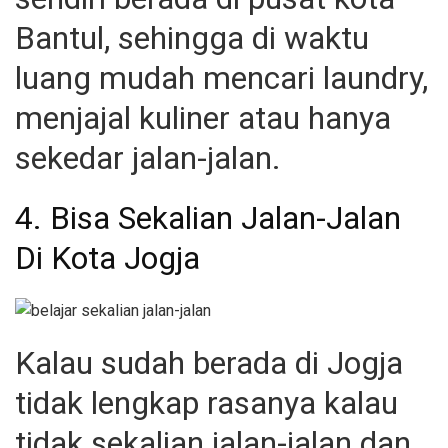
Bantul, sehingga di waktu
luang mudah mencari laundry,
menjajal kuliner atau hanya
sekedar jalan-jalan.
4. Bisa Sekalian Jalan-Jalan
Di Kota Jogja
Kalau sudah berada di Jogja
tidak lengkap rasanya kalau
tidak sekalian jalan-jalan dan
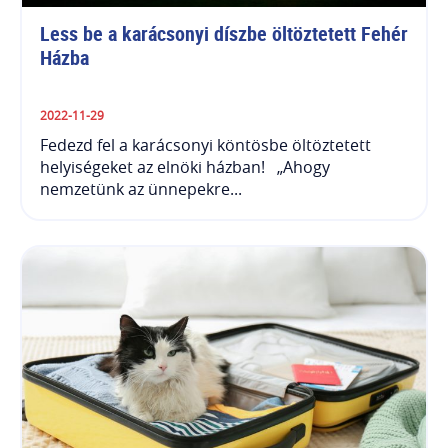
Less be a karácsonyi díszbe öltöztetett Fehér 
Házba
2022-11-29
Fedezd fel a karácsonyi köntösbe öltöztetett
helyiségeket az elnöki házban! „Ahogy
nemzetünk az ünnepekre...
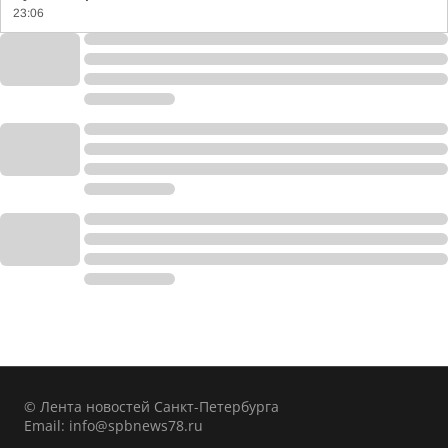
23:06
© Лента новостей Санкт-Петербурга
Email:
info@spbnews78.ru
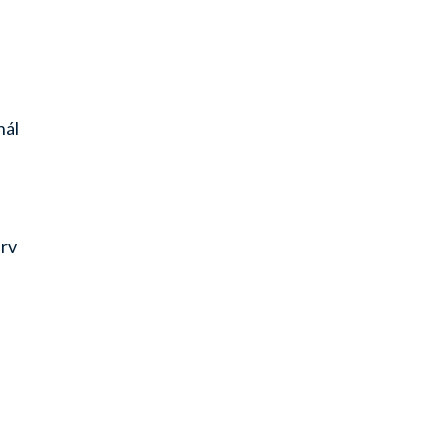
nál
erv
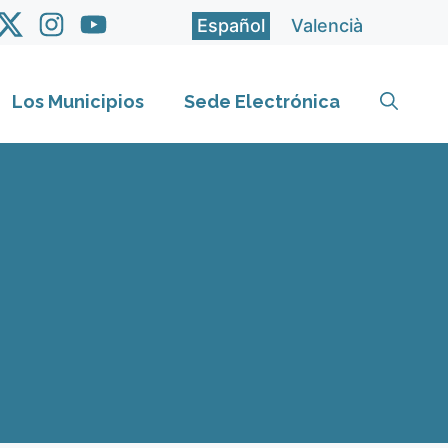
Español
Valencià
Los Municipios
Sede Electrónica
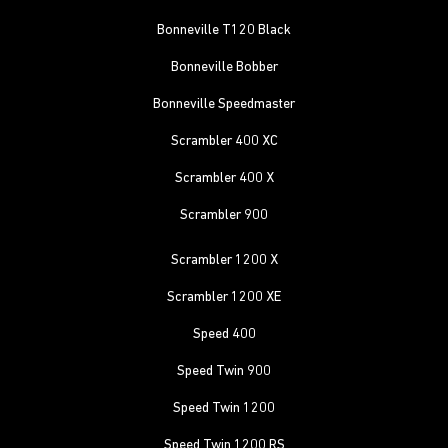
Bonneville T120 Black
Bonneville Bobber
Bonneville Speedmaster
Scrambler 400 XC
Scrambler 400 X
Scrambler 900
Scrambler 1200 X
Scrambler 1200 XE
Speed 400
Speed Twin 900
Speed Twin 1200
Speed Twin 1200 RS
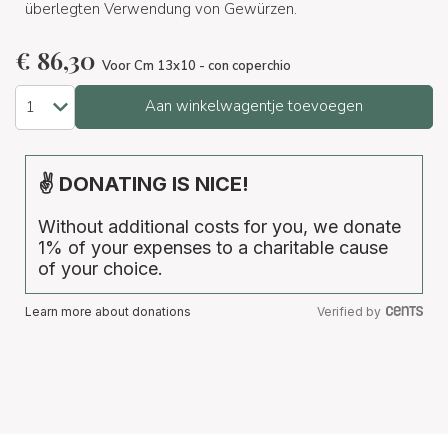
überlegten Verwendung von Gewürzen.
€
86,30
Voor Cm 13x10 - con coperchio
Aan winkelwagentje toevoegen
✌ DONATING IS NICE!
Without additional costs for you, we donate
1% of your expenses to a charitable cause
of your choice.
Learn more about donations
Verified by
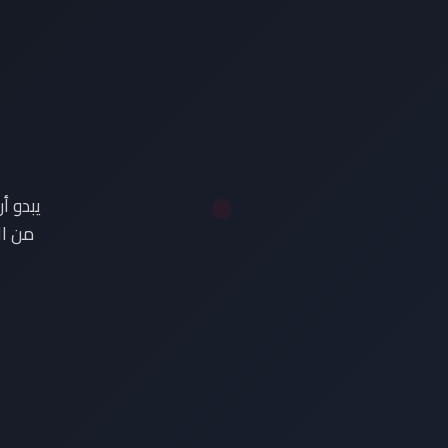
ع
يبدو أ
من ال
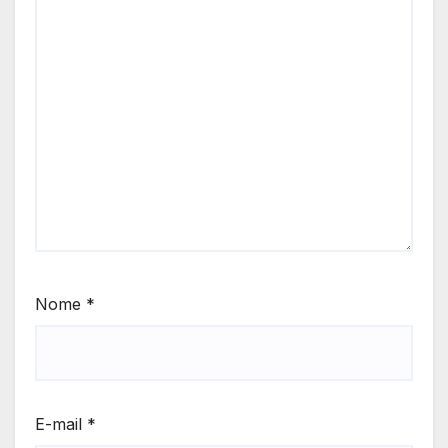
Nome
*
E-mail
*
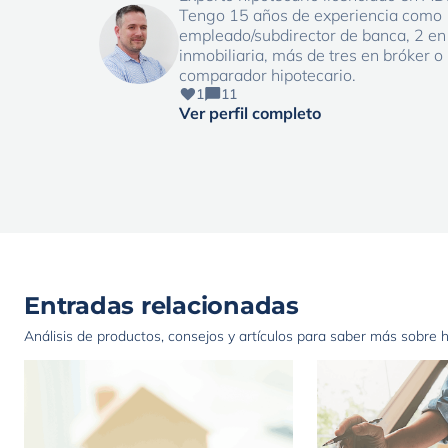
Tengo 15 años de experiencia como
empleado/subdirector de banca, 2 en
inmobiliaria, más de tres en bróker o
comparador hipotecario.
1
11
Ver perfil completo
Entradas relacionadas
Análisis de productos, consejos y artículos para saber más sobre 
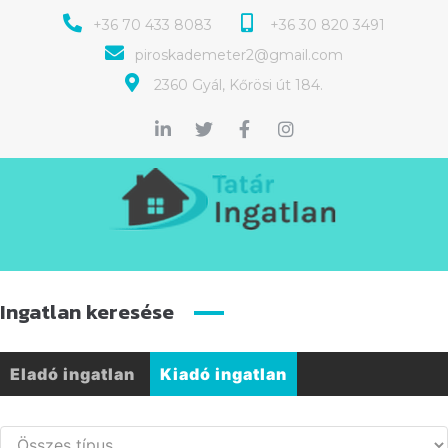
+36 70 433 8083
+36 30 820 3491
piroskademeter2@gmail.com
2360 Gyál, Kőrösi út 184.
Ingatlan keresése
Eladó ingatlan
Kiadó ingatlan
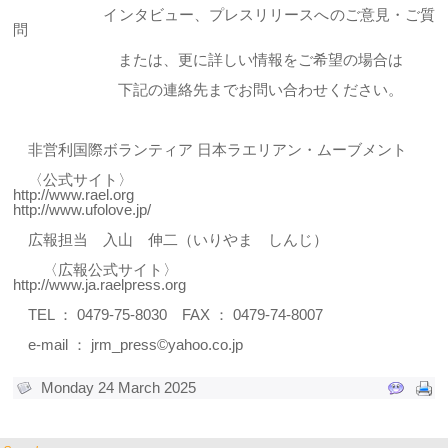
インタビュー、プレスリリースへのご意見・ご質
問
または、更に詳しい情報をご希望の場合は
下記の連絡先までお問い合わせください。
非営利国際ボランティア 日本ラエリアン・ムーブメント
〈公式サイト〉
http://www.rael.org
http://www.ufolove.jp/
広報担当 入山 伸二（いりやま しんじ）
〈広報公式サイト〉
http://www.ja.raelpress.org
TEL ： 0479-75-8030 FAX ： 0479-74-8007
e-mail ：
jrm_press©yahoo.co.jp
Monday 24 March 2025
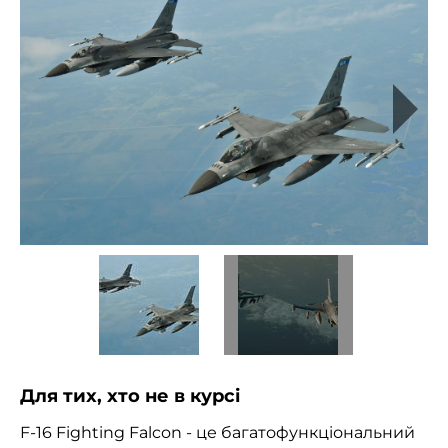
Для тих, хто не в курсі
F-16 Fighting Falcon - це багатофункціональний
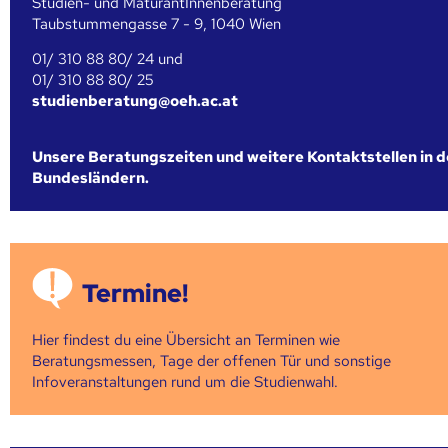
Studien- und MaturantInnenberatung
Taubstummengasse 7 - 9, 1040 Wien
01/ 310 88 80/ 24 und
01/ 310 88 80/ 25
studienberatung@oeh.ac.at
Unsere Beratungszeiten und weitere Kontaktstellen in 
Bundesländern.
Termine!
Hier findest du eine Übersicht an Terminen wie
Beratungsmessen, Tage der offenen Tür und sonstige
Infoveranstaltungen rund um die Studienwahl.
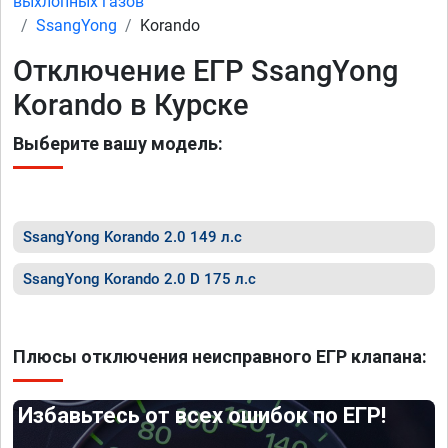
выхлопных газов
SsangYong
Korando
Отключение ЕГР SsangYong
Korando в Курске
Выберите вашу модель:
SsangYong Korando 2.0 149 л.с
SsangYong Korando 2.0 D 175 л.с
Плюсы отключения неисправного ЕГР клапана:
Избавьтесь от всех ошибок по ЕГР!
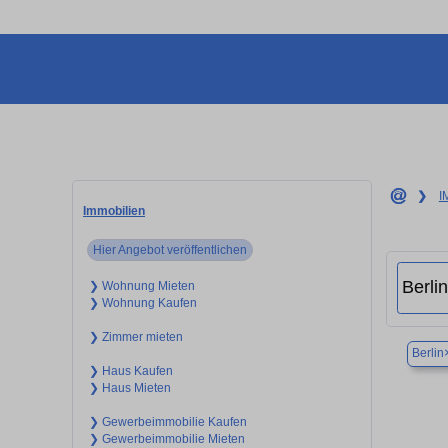
❯
I
Immobilien
Hier Angebot veröffentlichen
❯ Wohnung Mieten
❯ Wohnung Kaufen
❯ Zimmer mieten
Berlin
❯ Haus Kaufen
❯ Haus Mieten
❯ Gewerbeimmobilie Kaufen
❯ Gewerbeimmobilie Mieten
□ □ □ □ □
**What the task requires:** Reproduce the material in full, word for word, and omit the pictures.

**Exercise answer:**
Bantul, sehingga di waktu
luang mudah mencari laundry,
menjajal kuliner atau hanya
sekedar jalan-jalan.
4. Bisa Sekalian Jalan-Jalan
Di Kota Jogja
Kalau sudah berada di Jogja
tidak lengkap rasanya kalau
tidak sekalian jalan-jalan dan
Less be a karácsonyi díszbe öltöztetett Fehér 
Házba
2022-11-29
Fedezd fel a karácsonyi köntösbe öltöztetett
helyiségeket az elnöki házban! „Ahogy
nemzetünk az ünnepekre...
23:06
© Лента новостей Санкт-Петербурга
Email:
info@spbnews78.ru
nál
erv
Español
Valencià
Los Municipios
Sede Electrónica
Bonneville T120 Black
Bonneville Bobber
Bonneville Speedmaster
Scrambler 400 XC
Scrambler 400 X
Scrambler 900
Scrambler 1200 X
Scrambler 1200 XE
Speed 400
Speed Twin 900
Speed Twin 1200
Speed Twin 1200 RS
überlegten Verwendung von Gewürzen.
€
86,30
Voor Cm 13x10 - con coperchio
Aan winkelwagentje toevoegen
✌ DONATING IS NICE!
Without additional costs for you, we donate
1% of your expenses to a charitable cause
of your choice.
Learn more about donations
Verified by
ع
يبدو أ
من ال
Nome
*
E-mail
*
Tengo 15 años de experiencia como
empleado/subdirector de banca, 2 en
inmobiliaria, más de tres en bróker o
comparador hipotecario.
1
11
Ver perfil completo
Entradas relacionadas
Análisis de productos, consejos y artículos para saber más sobre 
+36 70 433 8083
+36 30 820 3491
piroskademeter2@gmail.com
2360 Gyál, Kőrösi út 184.
Ingatlan keresése
Eladó ingatlan
Kiadó ingatlan
インタビュー、プレスリリースへのご意見・ご質
問
または、更に詳しい情報をご希望の場合は
下記の連絡先までお問い合わせください。
非営利国際ボランティア 日本ラエリアン・ムーブメント
〈公式サイト〉
http://www.rael.org
http://www.ufolove.jp/
広報担当 入山 伸二（いりやま しんじ）
〈広報公式サイト〉
http://www.ja.raelpress.org
TEL ： 0479-75-8030 FAX ： 0479-74-8007
e-mail ：
jrm_press©yahoo.co.jp
Monday 24 March 2025
Для тих, хто не в курсі
F-16 Fighting Falcon - це багатофункціональний
Studien- und MaturantInnenberatung
Taubstummengasse 7 - 9, 1040 Wien
01/ 310 88 80/ 24 und
01/ 310 88 80/ 25
studienberatung@oeh.ac.at
Unsere Beratungszeiten und weitere Kontaktstellen in 
Bundesländern.
Termine!
Hier findest du eine Übersicht an Terminen wie
Beratungsmessen, Tage der offenen Tür und sonstige
Infoveranstaltungen rund um die Studienwahl.
выхлопных газов
SsangYong
Korando
Отключение ЕГР SsangYong
Korando в Курске
Выберите вашу модель:
SsangYong Korando 2.0 149 л.с
SsangYong Korando 2.0 D 175 л.с
Плюсы отключения неисправного ЕГР клапана:
Избавьтесь от всех ошибок по ЕГР!
❯
I
Immobilien
Hier Angebot veröffentlichen
❯ Wohnung Mieten
❯ Wohnung Kaufen
❯ Zimmer mieten
Berlin
❯ Haus Kaufen
❯ Haus Mieten
❯ Gewerbeimmobilie Kaufen
❯ Gewerbeimmobilie Mieten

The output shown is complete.